The idea behind Family Literacy week is to provide supports and encouragement for families to make the time to read with each other.
I think one of the best rationales for encouraging literacy is so that you don’t end up a peasant at the mercy of the overlords – when you can navigate the written world, when you can read a book for yourself and see what it says, it’s harder for some controlling body (a Dark Ages era church, for example) to tell you how it is. You can read it for yourself and say, hang on, it doesn’t say that women are evil at all…
But, stepping out of the whole political historical story of Latin and Gutenberg and things I’m really truly ignorant of… here’s my favourite list of reasons to read with your kiddos at home, starting with my ultimate ultimate favourite:
When you hold them and give them this attention, they know you love them.
I would expand on that. I didn’t know what I was doing most of the time when my kid was an infant and toddler and young person. (I still don’t, but now he’s at school and in the hands of professionals, so I don’t feel as much pressure to know all the things.)
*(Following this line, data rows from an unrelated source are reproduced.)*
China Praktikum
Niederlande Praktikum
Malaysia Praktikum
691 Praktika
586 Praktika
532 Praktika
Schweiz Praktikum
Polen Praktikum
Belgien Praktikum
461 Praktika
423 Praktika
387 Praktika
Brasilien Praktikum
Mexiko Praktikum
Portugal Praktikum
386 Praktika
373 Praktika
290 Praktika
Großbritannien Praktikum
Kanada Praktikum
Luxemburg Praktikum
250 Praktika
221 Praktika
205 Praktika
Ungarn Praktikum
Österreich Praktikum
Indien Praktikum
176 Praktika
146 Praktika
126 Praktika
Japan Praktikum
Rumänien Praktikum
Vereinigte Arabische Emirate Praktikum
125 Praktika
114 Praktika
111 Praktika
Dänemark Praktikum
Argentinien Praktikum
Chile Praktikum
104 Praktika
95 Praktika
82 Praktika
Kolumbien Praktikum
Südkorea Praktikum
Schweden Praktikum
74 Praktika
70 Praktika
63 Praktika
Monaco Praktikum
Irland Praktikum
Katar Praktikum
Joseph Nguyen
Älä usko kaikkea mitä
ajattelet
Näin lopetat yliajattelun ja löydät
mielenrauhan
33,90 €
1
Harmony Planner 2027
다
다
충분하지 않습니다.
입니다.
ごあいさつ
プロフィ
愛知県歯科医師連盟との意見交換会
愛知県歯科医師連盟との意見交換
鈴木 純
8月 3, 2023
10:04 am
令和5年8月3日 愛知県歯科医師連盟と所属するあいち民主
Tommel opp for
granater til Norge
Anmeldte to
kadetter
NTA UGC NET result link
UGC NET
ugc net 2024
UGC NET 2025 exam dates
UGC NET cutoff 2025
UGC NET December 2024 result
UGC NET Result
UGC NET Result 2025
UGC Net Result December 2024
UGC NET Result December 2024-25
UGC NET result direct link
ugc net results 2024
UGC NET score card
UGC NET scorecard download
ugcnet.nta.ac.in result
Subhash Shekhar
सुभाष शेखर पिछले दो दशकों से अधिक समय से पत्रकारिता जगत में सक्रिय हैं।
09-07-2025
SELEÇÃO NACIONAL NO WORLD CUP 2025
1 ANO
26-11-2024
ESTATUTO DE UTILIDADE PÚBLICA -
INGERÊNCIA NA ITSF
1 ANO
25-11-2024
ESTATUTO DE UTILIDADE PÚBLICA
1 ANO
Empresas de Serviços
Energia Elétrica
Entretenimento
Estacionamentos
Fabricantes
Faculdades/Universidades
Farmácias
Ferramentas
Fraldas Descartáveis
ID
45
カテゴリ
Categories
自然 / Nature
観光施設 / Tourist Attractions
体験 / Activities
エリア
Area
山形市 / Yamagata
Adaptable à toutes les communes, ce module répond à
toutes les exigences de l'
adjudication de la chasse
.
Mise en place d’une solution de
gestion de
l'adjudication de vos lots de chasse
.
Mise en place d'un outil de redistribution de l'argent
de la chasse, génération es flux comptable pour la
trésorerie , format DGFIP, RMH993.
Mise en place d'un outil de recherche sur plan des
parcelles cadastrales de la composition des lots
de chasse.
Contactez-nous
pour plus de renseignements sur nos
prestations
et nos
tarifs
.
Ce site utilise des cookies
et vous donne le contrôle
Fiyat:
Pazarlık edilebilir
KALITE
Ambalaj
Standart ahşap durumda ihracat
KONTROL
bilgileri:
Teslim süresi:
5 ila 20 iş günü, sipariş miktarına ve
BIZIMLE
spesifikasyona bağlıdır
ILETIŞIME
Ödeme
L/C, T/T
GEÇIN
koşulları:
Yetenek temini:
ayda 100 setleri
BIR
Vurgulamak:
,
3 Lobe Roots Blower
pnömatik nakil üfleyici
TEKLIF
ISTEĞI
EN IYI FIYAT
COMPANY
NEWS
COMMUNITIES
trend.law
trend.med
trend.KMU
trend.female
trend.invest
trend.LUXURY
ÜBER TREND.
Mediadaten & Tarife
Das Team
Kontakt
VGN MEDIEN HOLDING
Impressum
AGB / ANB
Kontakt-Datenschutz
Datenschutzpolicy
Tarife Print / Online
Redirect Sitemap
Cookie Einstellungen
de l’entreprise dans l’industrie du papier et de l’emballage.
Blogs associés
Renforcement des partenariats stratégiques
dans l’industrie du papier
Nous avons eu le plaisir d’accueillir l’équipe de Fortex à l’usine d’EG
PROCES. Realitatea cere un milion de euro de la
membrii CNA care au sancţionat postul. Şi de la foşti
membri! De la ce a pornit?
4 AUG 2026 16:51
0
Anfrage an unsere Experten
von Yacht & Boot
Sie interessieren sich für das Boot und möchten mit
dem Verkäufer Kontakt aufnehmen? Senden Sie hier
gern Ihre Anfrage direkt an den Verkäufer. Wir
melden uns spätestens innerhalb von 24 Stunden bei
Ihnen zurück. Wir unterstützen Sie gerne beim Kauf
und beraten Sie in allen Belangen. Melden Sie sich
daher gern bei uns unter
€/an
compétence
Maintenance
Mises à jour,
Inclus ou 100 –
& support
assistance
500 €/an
But, because I’m fortunate to love books, reading to him was always a place I could feel some sense of ease. There wasn’t anything else we needed to be doing, or could be doing better. It didn’t matter what we were wearing, or whether or not we were good at sharing toys, or if my snacks had enough green vegetables in them… We could just settle in to the rhythm of someone else’s words, into the pictures created by some wonderful artist, into another world, another place. We could just be there. And the fact that he’s a bit of a snuggler, and would do it snuggled on my lap, was definitely a bonus for me.
It’s not about being a good reader, it’s about connecting.
(If you’re not super confident as a reader, then sit together and listen to an audio book. Or flick through a fantastic photo/coffee table book and talk about the images… Or a cookbook and choose what you might bake together…)
And books are a pretty magical portal for connecting through.
There’s a kind of magic at play, in books… and in spoken stories… a transmission happens, when the storyteller sings or writes a world into being, and you get to be transported there, and then you share that experience with other audience members or your bookclub, or a friend who you lend the book to, or the kids who grow up reading Harry Potter and end up with their own language and clubs. Books are a portal into other people’s worlds… you walk streets you might never walk, and as your imagination expands, your empathy grows wider and wider.
The BINGO list is so fun, because sometimes I run out of ideas.
It’s a bit like dinner. I made a few nice things from recipe books and no-one ate them, so I went back to pita bread pizzas and pasta tossed in nutritional yeast. Having someone share a tried and true recipe galvanizes me to try something different, again.
There’s a peace at home when everyone curls up with their screen and I sink into it, with some relief at being off-duty in some small way… but mostly it’s because I’ve run out of ideas for initiating connection and suggesting Crazy 8s makes my brain hurt a bit. So, when the BINGO game suggests I SPY, which I’d forgotten (or gotten bored of, because back before we could spell, we had to play by colours and we just ran out of things…), we have some hilarious time trying to work out what in the kitchen starts with the letter K. And I get to notice something about my kid, that I wouldn’t otherwise have known… like, he knows the word kindling, and he knows that knife is a sneaky word with a silent k, and that he doesn’t give up easily, which is kind of a cool thing to discover.
The list of ideas are so fun because there are so many more ways to boost literacy at home, than just by reading a book… and I love the recommendations that prompt us to call up a grandparent and ask them to share a story from when they were young… because this, knowing where you’ve come from, is a really beautiful kind of literacy to grow.
Literacy, I think, ultimately, is about knowing yourself. And having a sense of your own agency and place in the world. Literacy gives you some power, and it also gives you context – it helps you right-size yourself. You’re not small and insignificant and powerless. Nor are you the only opinion or experience or perspective that matters.
And it’s good to move through the world right-sized. Not too big. Not too small. As the story goes, JUST RIGHT.